Concurrency Hazards in Sagas

Inventory reservation is a classic race condition. Two concurrent checkouts for the last item:

Saga A: reserve(item) → success (1 left → 0 left)
Saga B: reserve(item) → success (0 left → -1 left) ← oversold!

Or worse, the compensation race:

Saga A: reserve → charge → [charge fails] → release
Saga B:              reserve (while A is releasing) → charge → ship
                              ↑
                     B reserved the item A is about to release

Mitigation strategies:

Use leases with TTLs, not permanent reservations:

const reservation = await saga.step(
  () => deps.reserveInventory({
    items,
    leaseDurationMs: 5 * 60 * 1000,  // 5-minute hold
    leaseId: `checkout-${checkoutId}`
  }),
  {
    name: 'reserve-inventory',
    compensate: (r) => deps.releaseInventory({ leaseId: r.leaseId }),
  }
);

If the saga crashes without compensating, the lease expires automatically. No orphaned reservations.

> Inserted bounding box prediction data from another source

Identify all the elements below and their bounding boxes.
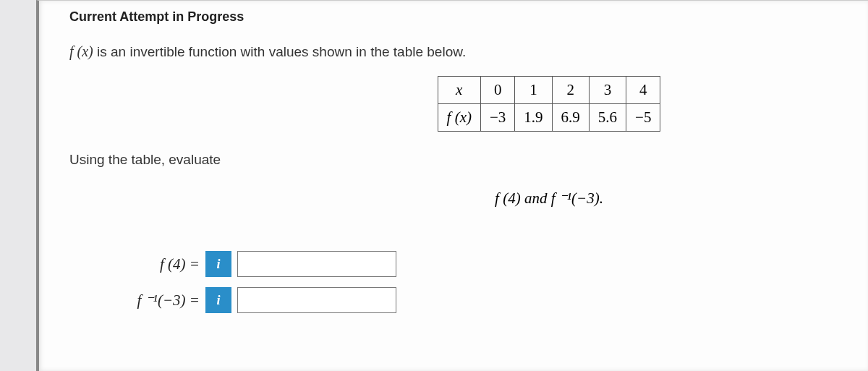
fx-cell: 5.6 — [589, 104, 626, 132]
x-cell: 1 — [515, 77, 552, 104]
fx-symbol: f (x) — [69, 43, 93, 59]
eval-target: f (4) and f ⁻¹(−3). — [69, 189, 848, 208]
fx-cell: −3 — [480, 104, 514, 132]
using-text: Using the table, evaluate — [69, 152, 848, 168]
answer-row-2: f ⁻¹(−3) = i — [113, 287, 848, 313]
function-table: x 0 1 2 3 4 f (x) −3 1.9 6.9 5.6 −5 — [438, 76, 661, 132]
answer-label-f4: f (4) = — [113, 255, 200, 273]
x-cell: 4 — [626, 77, 660, 104]
fx-cell: −5 — [626, 104, 660, 132]
info-icon[interactable]: i — [205, 287, 231, 313]
intro-text: f (x) is an invertible function with val… — [69, 43, 848, 60]
fx-cell: 6.9 — [552, 104, 589, 132]
info-icon[interactable]: i — [205, 251, 231, 277]
x-cell: 3 — [589, 77, 626, 104]
x-cell: 2 — [552, 77, 589, 104]
answer-rows: f (4) = i f ⁻¹(−3) = i — [69, 251, 848, 313]
fx-cell: 1.9 — [515, 104, 552, 132]
answer-label-finverse: f ⁻¹(−3) = — [113, 291, 200, 310]
answer-input-finverse[interactable] — [237, 287, 396, 313]
question-panel: Current Attempt in Progress f (x) is an … — [36, 0, 868, 371]
table-row: x 0 1 2 3 4 — [438, 77, 660, 104]
x-cell: 0 — [480, 77, 514, 104]
table-wrap: x 0 1 2 3 4 f (x) −3 1.9 6.9 5.6 −5 — [69, 76, 848, 132]
x-header: x — [438, 77, 480, 104]
intro-rest: is an invertible function with values sh… — [93, 44, 466, 59]
content-area: Current Attempt in Progress f (x) is an … — [39, 1, 868, 322]
answer-row-1: f (4) = i — [113, 251, 848, 277]
table-row: f (x) −3 1.9 6.9 5.6 −5 — [438, 104, 660, 132]
attempt-header: Current Attempt in Progress — [69, 9, 848, 25]
fx-header: f (x) — [438, 104, 480, 132]
answer-input-f4[interactable] — [237, 251, 396, 277]
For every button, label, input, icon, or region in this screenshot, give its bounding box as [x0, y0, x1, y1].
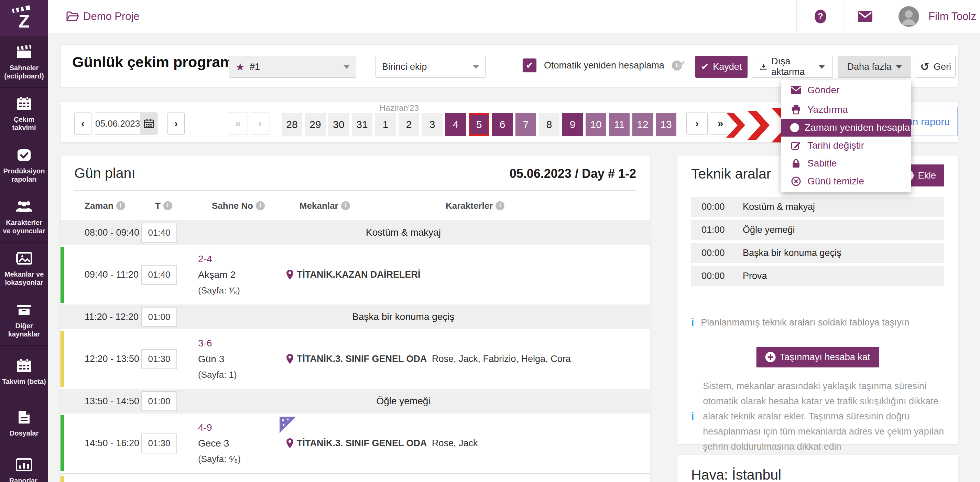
day-cell[interactable]: 8	[539, 113, 560, 136]
day-cell[interactable]: 30	[328, 113, 349, 136]
info-icon[interactable]: i	[116, 201, 125, 210]
menu-item-yazdirma[interactable]: Yazdırma	[781, 101, 911, 119]
date-input[interactable]: 05.06.2023	[95, 112, 158, 134]
back-button[interactable]: ↺ Geri	[916, 56, 956, 78]
duration-input[interactable]	[141, 265, 177, 285]
day-cell[interactable]: 13	[656, 113, 676, 136]
sidebar-nav: Sahneler (sctipboard) Çekim takvimi Prod…	[0, 36, 48, 482]
topbar: Demo Proje ? Film Toolz TR	[48, 0, 980, 33]
autorecalc-group: ✔ Otomatik yeniden hesaplama i	[523, 59, 682, 72]
save-button[interactable]: ✔ Kaydet	[695, 56, 748, 78]
day-cell[interactable]: 3	[422, 113, 442, 136]
sidebar-item-cekim-takvimi[interactable]: Çekim takvimi	[0, 88, 48, 139]
image-icon	[16, 250, 33, 267]
duration-input[interactable]	[141, 391, 177, 411]
duration-input[interactable]	[141, 349, 177, 369]
menu-item-gonder[interactable]: Gönder	[781, 81, 911, 99]
day-cell[interactable]: 1	[375, 113, 396, 136]
date-value: 05.06.2023	[95, 113, 140, 134]
info-icon[interactable]: i	[341, 201, 350, 210]
sidebar-item-dosyalar[interactable]: Dosyalar	[0, 397, 48, 448]
next-page-button[interactable]: ›	[686, 112, 708, 134]
menu-item-zamani-yeniden-hesapla[interactable]: Zamanı yeniden hesapla	[781, 119, 911, 137]
scene-link[interactable]: 4-9	[198, 422, 286, 433]
menu-item-tarihi-degistir[interactable]: Tarihi değiştir	[781, 137, 911, 155]
sidebar-item-label: Prodüksiyon rapoları	[0, 167, 48, 184]
sidebar-item-sahneler[interactable]: Sahneler (sctipboard)	[0, 36, 48, 88]
info-icon: i	[691, 411, 694, 421]
scene-name: Gün 3	[198, 354, 286, 365]
more-button[interactable]: Daha fazla	[838, 56, 911, 78]
table-row-scene[interactable]	[60, 476, 650, 482]
scene-link[interactable]: 2-4	[198, 254, 286, 265]
app-logo[interactable]: Z	[0, 0, 48, 36]
autorecalc-checkbox[interactable]: ✔	[523, 59, 536, 72]
sidebar-item-karakterler[interactable]: Karakterler ve oyuncular	[0, 191, 48, 242]
location-name: TİTANİK.KAZAN DAİRELERİ	[297, 270, 420, 280]
more-menu: Gönder Yazdırma Zamanı yeniden hesapla T…	[781, 80, 911, 192]
sidebar-item-mekanlar[interactable]: Mekanlar ve lokasyonlar	[0, 242, 48, 294]
day-cell[interactable]: 6	[492, 113, 513, 136]
account-menu[interactable]: Film Toolz	[898, 0, 976, 33]
day-cell[interactable]: 7	[515, 113, 536, 136]
table-row-scene[interactable]: 12:20 - 13:50 3-6 Gün 3 (Sayfa: 1) TİTAN…	[60, 331, 650, 387]
svg-text:Z: Z	[19, 11, 30, 30]
help-button[interactable]: ?	[796, 0, 845, 33]
day-cell[interactable]: 11	[609, 113, 630, 136]
day-cell[interactable]: 9	[562, 113, 583, 136]
month-label: Haziran'23	[370, 103, 428, 113]
info-icon[interactable]: i	[256, 201, 265, 210]
breaks-info: i Sistem, mekanlar arasındaki yaklaşık t…	[691, 378, 946, 454]
last-page-button[interactable]: »	[710, 112, 731, 134]
table-row-scene[interactable]: 09:40 - 11:20 2-4 Akşam 2 (Sayfa: ¹⁄₈) T…	[60, 247, 650, 303]
day-cell[interactable]: 10	[585, 113, 606, 136]
team-select[interactable]: Birinci ekip	[375, 56, 485, 78]
account-for-move-button[interactable]: Taşınmayı hesaba kat	[756, 347, 879, 367]
export-button[interactable]: Dışa aktarma	[752, 56, 833, 78]
sidebar-item-produksiyon[interactable]: Prodüksiyon rapoları	[0, 139, 48, 191]
location-pin-icon	[286, 270, 294, 280]
check-icon: ✔	[701, 61, 709, 72]
day-cell-selected[interactable]: 5	[469, 113, 489, 136]
scene-pages: (Sayfa: 1)	[198, 370, 286, 380]
break-list-item[interactable]: 00:00 Prova	[691, 266, 944, 286]
project-selector[interactable]: Demo Proje	[66, 0, 140, 33]
autorecalc-label: Otomatik yeniden hesaplama	[544, 60, 664, 71]
sidebar-item-raporlar[interactable]: Raporlar, analitik	[0, 448, 48, 482]
envelope-icon	[790, 86, 802, 95]
scene-link[interactable]: 3-6	[198, 338, 286, 349]
duration-input[interactable]	[141, 307, 177, 327]
menu-item-gunu-temizle[interactable]: Günü temizle	[781, 172, 911, 190]
sidebar-item-takvim-beta[interactable]: Takvim (beta)	[0, 345, 48, 397]
messages-button[interactable]	[845, 0, 886, 33]
star-icon: ★	[235, 61, 245, 73]
table-row-service: 08:00 - 09:40 Kostüm & makyaj	[60, 220, 650, 245]
first-page-button[interactable]: «	[228, 112, 248, 134]
table-row-scene[interactable]: 14:50 - 16:20 4-9 Gece 3 (Sayfa: ⁶⁄₈) Tİ…	[60, 415, 650, 471]
day-cell[interactable]: 31	[352, 113, 372, 136]
info-icon[interactable]: i	[495, 201, 504, 210]
next-day-button[interactable]: ›	[167, 112, 185, 134]
day-cell[interactable]: 12	[632, 113, 653, 136]
prev-page-button[interactable]: ‹	[250, 112, 270, 134]
duration-input[interactable]	[141, 223, 177, 243]
duration-input[interactable]	[141, 434, 177, 453]
info-icon[interactable]: i	[163, 201, 172, 210]
day-cell[interactable]: 29	[305, 113, 326, 136]
sidebar-item-diger-kaynaklar[interactable]: Diğer kaynaklar	[0, 294, 48, 345]
prev-day-button[interactable]: ‹	[74, 112, 91, 134]
day-cell[interactable]: 2	[399, 113, 419, 136]
break-list-item[interactable]: 00:00 Başka bir konuma geçiş	[691, 243, 944, 263]
box-icon	[16, 302, 33, 318]
break-time: 00:00	[702, 202, 732, 212]
break-list-item[interactable]: 00:00 Kostüm & makyaj	[691, 197, 944, 217]
day-cell[interactable]: 4	[445, 113, 466, 136]
schedule-select[interactable]: ★ #1	[229, 56, 356, 78]
printer-icon	[790, 105, 802, 115]
break-list-item[interactable]: 01:00 Öğle yemeği	[691, 220, 944, 240]
break-label: Başka bir konuma geçiş	[743, 248, 842, 259]
column-header-t: Ti	[155, 201, 212, 211]
calendar-icon	[16, 358, 32, 374]
day-cell[interactable]: 28	[282, 113, 302, 136]
menu-item-sabitle[interactable]: Sabitle	[781, 155, 911, 172]
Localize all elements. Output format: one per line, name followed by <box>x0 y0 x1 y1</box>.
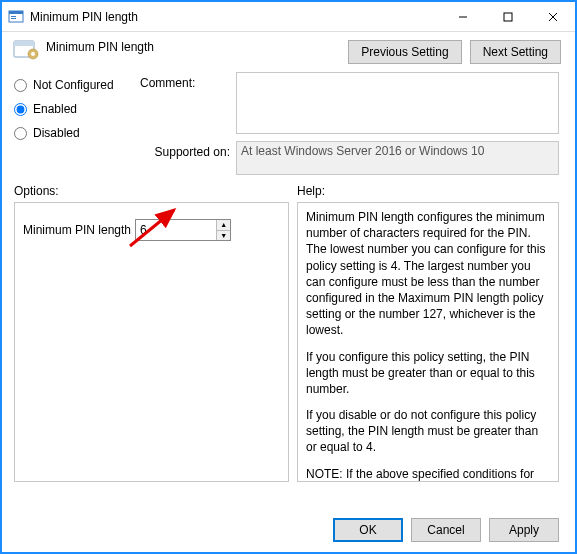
svg-rect-9 <box>14 41 34 46</box>
pin-length-input[interactable] <box>136 220 216 240</box>
window-title: Minimum PIN length <box>30 10 440 24</box>
footer: OK Cancel Apply <box>2 510 575 552</box>
comment-label: Comment: <box>140 72 230 90</box>
spinner-up-button[interactable]: ▲ <box>217 220 230 230</box>
policy-title: Minimum PIN length <box>46 38 348 54</box>
help-paragraph: NOTE: If the above specified conditions … <box>306 466 550 482</box>
supported-on-label: Supported on: <box>140 141 230 159</box>
supported-on-textarea: At least Windows Server 2016 or Windows … <box>236 141 559 175</box>
cancel-button[interactable]: Cancel <box>411 518 481 542</box>
subtitle-row: Minimum PIN length Previous Setting Next… <box>2 32 575 68</box>
options-heading: Options: <box>14 184 289 198</box>
pin-length-label: Minimum PIN length <box>23 223 131 237</box>
help-paragraph: Minimum PIN length configures the minimu… <box>306 209 550 339</box>
previous-setting-button[interactable]: Previous Setting <box>348 40 461 64</box>
svg-rect-5 <box>504 13 512 21</box>
svg-rect-1 <box>9 11 23 14</box>
spinner-down-button[interactable]: ▼ <box>217 230 230 241</box>
radio-enabled-input[interactable] <box>14 103 27 116</box>
window-buttons <box>440 2 575 31</box>
help-heading: Help: <box>297 184 559 198</box>
apply-button[interactable]: Apply <box>489 518 559 542</box>
ok-button[interactable]: OK <box>333 518 403 542</box>
policy-app-icon <box>8 9 24 25</box>
radio-enabled-label: Enabled <box>33 102 77 116</box>
options-col: Options: Minimum PIN length ▲ ▼ <box>14 184 289 504</box>
policy-editor-window: Minimum PIN length Minimum PIN length P <box>0 0 577 554</box>
split-panels: Options: Minimum PIN length ▲ ▼ Help: <box>2 182 575 510</box>
radio-disabled[interactable]: Disabled <box>14 126 134 140</box>
help-panel: Minimum PIN length configures the minimu… <box>297 202 559 482</box>
pin-length-spinner[interactable]: ▲ ▼ <box>135 219 231 241</box>
radio-disabled-input[interactable] <box>14 127 27 140</box>
radio-not-configured-input[interactable] <box>14 79 27 92</box>
radio-not-configured[interactable]: Not Configured <box>14 78 134 92</box>
help-paragraph: If you configure this policy setting, th… <box>306 349 550 398</box>
options-panel: Minimum PIN length ▲ ▼ <box>14 202 289 482</box>
state-radios: Not Configured Enabled Disabled <box>14 72 134 140</box>
close-button[interactable] <box>530 2 575 31</box>
state-grid: Not Configured Enabled Disabled Comment:… <box>2 68 575 182</box>
radio-enabled[interactable]: Enabled <box>14 102 134 116</box>
radio-not-configured-label: Not Configured <box>33 78 114 92</box>
maximize-button[interactable] <box>485 2 530 31</box>
next-setting-button[interactable]: Next Setting <box>470 40 561 64</box>
help-col: Help: Minimum PIN length configures the … <box>297 184 559 504</box>
comment-textarea[interactable] <box>236 72 559 134</box>
help-paragraph: If you disable or do not configure this … <box>306 407 550 456</box>
svg-rect-3 <box>11 18 16 19</box>
radio-disabled-label: Disabled <box>33 126 80 140</box>
minimize-button[interactable] <box>440 2 485 31</box>
svg-point-11 <box>31 52 35 56</box>
policy-icon <box>12 38 40 60</box>
titlebar: Minimum PIN length <box>2 2 575 32</box>
svg-rect-2 <box>11 16 16 17</box>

Make release idempotent and lease-aware:

async function releaseInventory({ leaseId }: { leaseId: string }): AsyncResult<void, 'ALREADY_RELEASED'> {
  const lease = await db.leases.find(leaseId);
  if (!lease || lease.expired || lease.released) {
    // Already released or expired - idempotent success
    return ok(undefined);
  }
  await db.leases.update(leaseId, { released: true });
  await db.inventory.increment(lease.itemId, lease.quantity);
  return ok(undefined);
}

Consider compensation timing:

// Compensation should check if the reservation is still valid
compensate: async (reservation) => {
  const current = await deps.getReservation({ id: reservation.id });
  if (current.status === 'converted_to_order') {
    // Another saga completed the order - don't release!
    return ok(undefined);
  }
  return deps.releaseInventory({ reservationId: reservation.id });
}

The general principle: Compensations must handle the case where time has passed and state has changed. Check current state before compensating.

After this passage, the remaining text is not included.